Rekordhoch im Dow Jones Wall Street trotzt Zinsängsten

Stand: 06.08.2021 22:22 Uhr

Nach robusten Arbeitsmarktdaten wird klar, dass die US-Zinswende näher rückt. Die Anleger an der Wall Street blieben aber am Ende einer ereignisreichen Woche gelassen, es gab sogar neue Rekorde.

Die großen US-Aktienindizes tendierten zum Wochenschluss uneinheitlich. Während Technologieaktien nach robusten Arbeitsmarktdaten und damit verbunden der Aussicht einer härteren Gangart der Notenbank nachgaben, ging es bei den Standardwerten bergauf.

Dabei markierte der Leitindex Dow Jones im Verlauf bei 35.246 Punkten ein Rekordhoch. Der Leitindex schloss am Ende bei 35.208 Punkten leicht darunter, ein Tagesgewinn von 0,41 Prozent zu. Im Wochenvergleich legte der Dow damit gut 0,7 Prozent zu.

Der marktbreite S&P-500-Index, in dem sowohl Standard- als auch Technologiewerte enthalten sind, rückte um 0,17 Prozent auf 4436 Punkte vor. Trotz der prozentual nur moderaten Steigerung reichte es für den wichtigsten Benchmarkindex der New Yorker Börse im Verlauf ebenfalls für ein weiteres Rekordhoch bei 4440 Zählern.

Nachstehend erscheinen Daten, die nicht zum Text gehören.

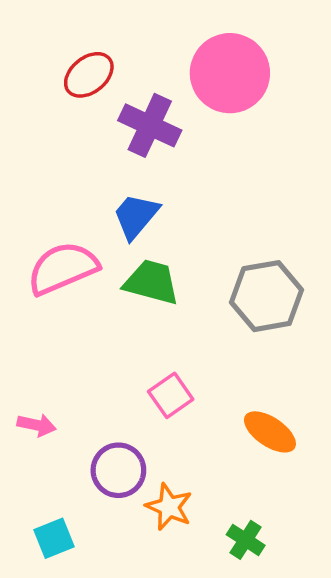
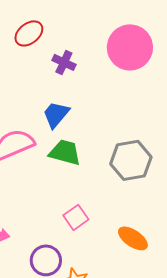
pink circle: (230, 73) -> (130, 47), moved
purple cross: (150, 125) -> (64, 62), size x0.7

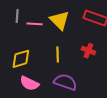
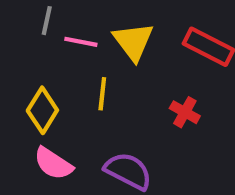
yellow line: (58, 54) -> (102, 94), moved
yellow diamond: (21, 59) -> (42, 110), turned -50

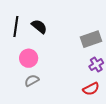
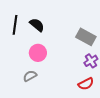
gray rectangle: (91, 39) -> (86, 37), turned 48
pink circle: (29, 58) -> (38, 53), moved

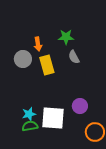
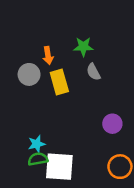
purple circle: (80, 106) -> (112, 124), moved
white square: (53, 118) -> (59, 167), moved

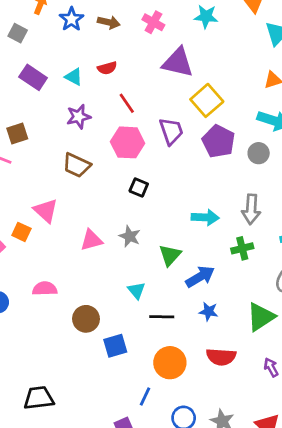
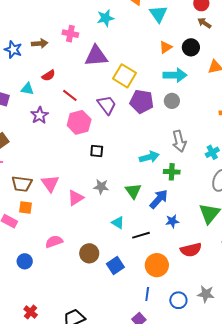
brown trapezoid: (77, 165) -> (22, 184), moved
pink triangle: (46, 211) -> (50, 184), moved, turned 30
green cross: (242, 248) -> (172, 172), moved, turned 35

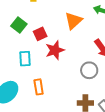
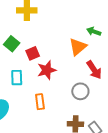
orange triangle: (73, 21) -> (78, 47), moved
orange rectangle: (39, 87) -> (40, 102), moved

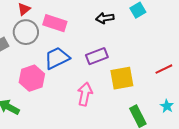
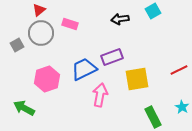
pink rectangle: (55, 23) -> (70, 24), size x0.7
blue trapezoid: (57, 58) -> (84, 69), moved

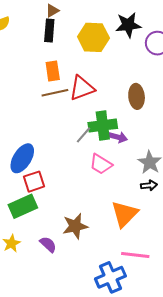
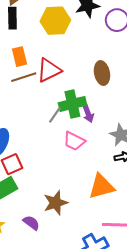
purple arrow: (118, 137) -> (88, 114), turned 60
orange triangle: (125, 214) -> (102, 186), turned 36

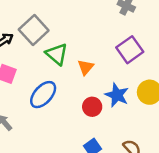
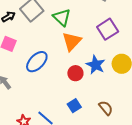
green triangle: (57, 54) -> (62, 17), moved
orange triangle: (86, 67) -> (72, 41), size x1.5

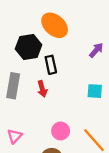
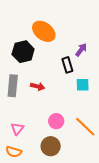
black rectangle: (51, 65) -> (67, 65), moved
red arrow: (42, 89) -> (38, 86), turned -56

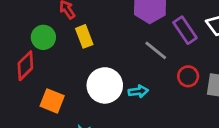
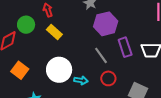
yellow rectangle: (84, 36) -> (54, 32), turned -42
red circle: (188, 76) -> (108, 78), moved

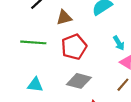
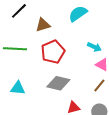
cyan arrow: (119, 43) -> (94, 47), turned -32

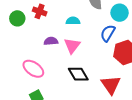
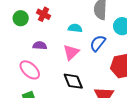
blue semicircle: (108, 33) -> (98, 43), moved
purple semicircle: (51, 41) -> (40, 45), moved

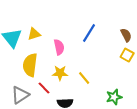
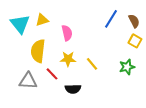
blue line: (89, 33) -> (111, 19), moved
gray triangle: (20, 95) -> (28, 81), turned 36
green star: (114, 97) -> (127, 67), moved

Im Gegenzug fiel die Technologiebörse Nasdaq um 0,4 Prozent zurück auf 14.835 Punkte, bleibt damit aber trotzdem weiter auf hohem Niveau. Erst gestern hatte der Auswahlindex Nasdaq 100 bei 15.184 Punkten ein Rekordhoch markiert, heute gab er 0,48 Prozent nach auf 15.109 Zähler.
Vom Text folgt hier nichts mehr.